After a pointed joke about Donald Trump’s recent riff on his own, ahem, manhood—he compared Trump’s gutter verbiage to the famous political axioms of Roosevelt and Kennedy—Zakaria launched into a winding but measured discussion on global trends and America’s future, one that befit his status as an elder statesman of radical centrism in an environment of political polarization. He presented new perspectives on the rise of Islamic extremism—and the inflated threats of such beliefs on American society—the positive global trends bubbling under the service of pessimistic headlines, and the unsung dynamism of the American economy and even our much-maligned political system.

Patriotic without ever being jingoistic, Zakaria’s speech touched our brains and hearts, and accomplished a feat that almost no talking head on television or raging voice on radio has achieved in 20 years of punditry: He made us feel good about the country we live in. Here are a few highlights.
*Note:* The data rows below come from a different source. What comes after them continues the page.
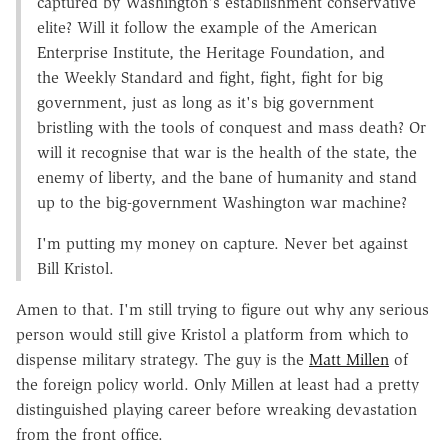
captured by Washington's establishment conservative
elite? Will it follow the example of the American
Enterprise Institute, the Heritage Foundation, and
the Weekly Standard and fight, fight, fight for big
government, just as long as it's big government
bristling with the tools of conquest and mass death? Or
will it recognise that war is the health of the state, the
enemy of liberty, and the bane of humanity and stand
up to the big-government Washington war machine?
I'm putting my money on capture. Never bet against
Bill Kristol.
Amen to that. I'm still trying to figure out why any serious
person would still give Kristol a platform from which to
dispense military strategy. The guy is the
Matt Millen
of
the foreign policy world. Only Millen at least had a pretty
distinguished playing career before wreaking devastation
from the front office.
On the fracturing of the Middle East: The East Asian modernization project worked, and the Middle Eastern modernization project failed. Why did it fail? Because what started out with such promise, these new republics made independent from the British and French, ended up morphing into dictatorships very soon. Not only were they politically repressive, but they were economically repressed, corrupt and dysfunctional. What you had was political repression and economic stagnation. Then you had a very strange phenomenon, which was that oil money started gushing in in the 1970s. You’d think it would enrich and modernizing these societies—and it did in a very weird way. It allowed them to buy modernity, consume it, without ever being able to produce it. They could buy the Cadillac—they couldn’t figure out how to make it. That strange kind of modernity reinforced the basic problem in the Middle East, which was that you had a ruling elite that was too powerful and a society that was too underdeveloped.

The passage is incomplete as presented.